A Gold Mine of Student Data

What high school curriculum best prepares a student for college? Which majors yield the highest-paying jobs? Does being held back in kindergarten ultimately help or hurt lifelong educational performance?

A new data collection program may provide the necessary long-term information to answer such questions. But access to the data should not be so onerous that only government agencies can get to it. And although answering policy questions is an important goal, it mustn’t be accomplished by violating students’ rights to privacy.

North Carolina is one participant in the Statewide Longitudinal Data Systems (SLDS) Grant Program, a project of the U.S. Department of Education. The program provides grants and services to help states design, develop, implement, and expand K-12 and P-20W (early learning through the workforce) longitudinal data systems—that is, data that follow individual students from pre-school to the workforce.

Since 2005, 47 states, the District of Columbia, Puerto Rico, and the Virgin Islands received SLDS grants. Only Wyoming, New Mexico, and Alabama are not participants in the program. Since its inception, the program has disbursed $362 million in grants.

North Carolina received $6,000,000 in 2007 for the North Carolina Common Education Data Analysis and Reporting System (NC CEDARS) and $3,639,543 in 2012 for “The NC P-20W SLDS Project: Creating a Preschool to Workforce Statewide Longitudinal Data System in North Carolina.”

For North Carolina’s universities, the SLDS grants won’t change which data are collected, just how they are used. Data are already collected from many offices at each campus, including offices of admissions, the registrar, financial aid, enrollment management, and, institutional research; that won’t change. UNC’s interface with the cross-sector longitudinal data system will chiefly be through a new UNC system for collecting and storing data called Student Data Mart, which will streamline data from the 16 campuses into one easy-to-access repository.

Dr. Daniel Cohen-Vogel, senior director of institutional research for the general administration, explained Data Mart’s main objective. “Right now, we spend about 80 percent of our time on data collection and quality control and 20 percent on analysis. We want to reverse those numbers.” Many smaller campuses, he said, don’t currently have the manpower or technology to adequately warehouse or analyze data. Student Data Mart will be a shared resource that provides that capacity.

If the new system is transparent, it will be a gold mine for social science research. Data sets with such a large number of variables will give researchers a powerful tool to investigate long-term educational outcomes that were previously impossible.

Before this project was initiated, researchers relied mainly on small data sets, proxies for actual information on certain variables, institutional-level data (which can only yield ball-park estimates), or the federal beginning postsecondary data set (that’s released at most once a decade).
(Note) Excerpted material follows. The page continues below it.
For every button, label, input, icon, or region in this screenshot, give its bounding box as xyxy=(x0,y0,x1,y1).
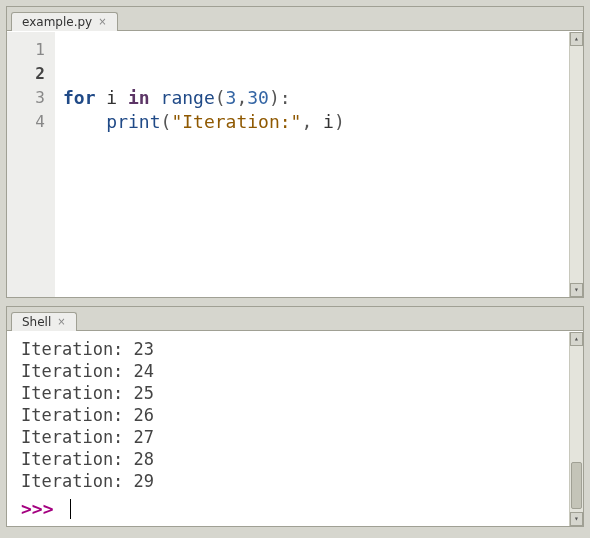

For example, one leading piece of research on the efficacy of Pell grants uses data from the Wisconsin Scholars Longitudinal Study, which follows only 6,000 students. To create even that limited data set, its director amassed grants from six different sources. The Data Mart, will offer more data than the most dedicated scholars, acting alone, could hope to collect.

There are serious privacy concerns that must be addressed. In order to follow students from year to year, from pre-school to grade school to university and to the workforce, students must be identifiable. This means that each student will have an id number assigned to his or her name. At some level, that information is written down and warehoused. It must be protected.

The Family Educational Rights and Privacy Act (FERPA), which protects the privacy of student education records, provides the framework for preventing legal disclosure of such data. But it’s also imperative that those personal data are not illegally used and are not leaked, sold, or hacked.

Even when precautions are in place, data breaches happen. At UNC-Chapel Hill, such a breach was discovered just last month. According to the university’s website, “on July 30, 2013, during maintenance involving one computer, the safeguards that protected the files against public access were accidentally disabled.” During that time, personal information involving employees and students was accessible. And at UNC General Administration, other data problems exist.

In December 2013, the North Carolina state auditor’s office issued a critical report on the university’s financial reporting system, saying, “UNC-GA has also not clearly defined responsibilities related to long-term preservation of data, creating an elevated risk of losing historical student and financial data.” Any longitudinal data must be guarded against such breaches—too much personal information is at stake.

But those privacy concerns must be balanced with access. Data do no good if they are simply warehoused and ignored—or accessible to only a few government insiders.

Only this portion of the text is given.